Hn‘ kieken je moal, ick bünn joa sonn Mäken!
Ich kann jar ok noch ville mehr verspråken.
Ich koann häkeln, schtoppen unn schticken,
Koann jrouben , maschen unn flicken.
Unn wat ick nich koann, det währ ick schon noch lehren,
Unn wenn se wat soat, ick wärit schon hären.

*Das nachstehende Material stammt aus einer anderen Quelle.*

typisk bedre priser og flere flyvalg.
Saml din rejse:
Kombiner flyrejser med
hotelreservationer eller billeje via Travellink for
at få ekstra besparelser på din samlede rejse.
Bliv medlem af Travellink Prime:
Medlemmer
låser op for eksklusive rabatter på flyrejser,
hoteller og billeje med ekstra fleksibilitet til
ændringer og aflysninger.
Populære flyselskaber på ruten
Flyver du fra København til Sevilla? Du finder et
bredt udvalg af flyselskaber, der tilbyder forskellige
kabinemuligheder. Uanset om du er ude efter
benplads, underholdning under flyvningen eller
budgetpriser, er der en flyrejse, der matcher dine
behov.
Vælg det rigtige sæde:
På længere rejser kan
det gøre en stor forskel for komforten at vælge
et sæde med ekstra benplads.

Ick denke je wären schon derfrinnen2 sinn,
Na, wenn ick moan ehr en Woche doa bünn!
Unn, unn unse Muddr ehr! Die hätt ‚ ne Fröhle3!
Die kennt joa de Brutliete4 ok alle beele!
Die sähnt: Mäken, dat kann ick dei seihen,
Doa loapste mei henn den Dienst mußte kreihen.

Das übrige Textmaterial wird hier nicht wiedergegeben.